Immer flexibel: Detail oder Überblick?

Die größte Stärke von WorldScribe ist wohl die Flexibilität. Der Nutzer kann selbst entscheiden, wie viel Information er haben möchte. Es gibt verschiedene „Beschreibungsstufen“, die durch verschiedene KI-Modelle realisiert werden. Möchte man nur schnell wissen, was direkt vor einem steht, liefert das „YOLO World“-Modell kurze und knappe Informationen. Für detailliertere Beschreibungen greift die Software auf ein komplexeres KI-Modell zurück, das in der Lage ist, Objekte ganz genau zu analysieren – so detailliert, dass man selbst die Struktur eines Stuhls beschrieben bekommt!

Doch ganz perfekt ist die Software noch nicht. In den Tests hatten einige blinde Nutzer Schwierigkeiten, kleinere Objekte, wie zum Beispiel eine Augentropfenflasche, korrekt identifizieren zu lassen. Hier müssen die Entwickler also noch ein wenig nachbessern. Aber schon jetzt sind sich viele Testpersonen einig: Wenn WorldScribe einmal in tragbaren Geräten wie smarten Brillen eingebaut wird, könnte es zum täglichen Begleiter werden.

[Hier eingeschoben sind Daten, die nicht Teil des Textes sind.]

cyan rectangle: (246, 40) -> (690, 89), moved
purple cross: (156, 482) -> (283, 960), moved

KI als Schlüssel zur Inklusion

Im Vergleich zu anderen Hilfsmitteln für Blinde geht WorldScribe einen entscheidenden Schritt weiter. Während viele bestehende Technologien nur spezifische Aufgaben erfüllen – wie zum Beispiel das Vorlesen von Texten oder das Navigieren in Gebäuden –, bietet diese Software eine umfassendere Unterstützung. Es geht nicht nur um das Erkennen von Objekten, sondern darum, ein vollständiges Bild der Umgebung zu schaffen.

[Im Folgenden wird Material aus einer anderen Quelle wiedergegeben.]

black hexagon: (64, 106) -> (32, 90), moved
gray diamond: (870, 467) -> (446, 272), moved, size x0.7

Der große Vorteil von WorldScribe liegt darin, dass es auf moderne generative KI (kurz: GenAI) zurückgreift. Das bedeutet, dass die Software selbst auf spontane Anfragen reagieren kann. Frag die Software zum Beispiel nach der nächstgelegenen Tasse, und sie wird dir sofort beschreiben, wo sie sich befindet. Solche flexiblen Interaktionen sind bei herkömmlichen Systemen oft nicht möglich, da diese für einzelne, vorprogrammierte Aufgaben entwickelt wurden.

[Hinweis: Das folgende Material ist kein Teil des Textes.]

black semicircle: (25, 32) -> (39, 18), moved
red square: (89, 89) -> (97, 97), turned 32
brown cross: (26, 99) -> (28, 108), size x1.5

Zukunftsaussichten: Smarte Brillen und mehr

Zwar ist WorldScribe aktuell noch nicht marktreif, aber die Entwickler arbeiten bereits an Verbesserungen. Ein großes Ziel ist es, die Software in tragbare Geräte zu integrieren, wie smarte Brillen. Die Idee dahinter: Anstatt ein Smartphone oder ein anderes Gerät mit sich herumzutragen, sollen die Nutzer künftig einfach ihre Brille aufsetzen und schon wird die Umgebung in Echtzeit beschrieben.

Rau, der die Software in den Tests genutzt hat, sieht großes Potenzial: „Noch ist die Technik etwas sperrig, aber wenn sie erst einmal in eine Brille eingebaut ist, könnte ich sie mir als täglichen Begleiter vorstellen.“

Die Forscher der University of Michigan haben bereits einen Patentantrag gestellt und suchen jetzt nach Partnern, um WorldScribe weiterzuentwickeln und auf den Markt zu bringen. Wer weiß – vielleicht wird die Welt für Blinde bald so viel greifbarer und hörbarer wie nie zuvor.

Klar ist: Diese Technologie könnte für blinde und sehbehinderte Menschen eine kleine Revolution bedeuten und ihren Alltag enorm erleichtern. Ein Tool, das nicht nur die Gegenstände beschreibt, sondern auch hilft, die Welt in all ihrer Komplexität zu erleben – das ist die Zukunft, die WorldScribe verspricht.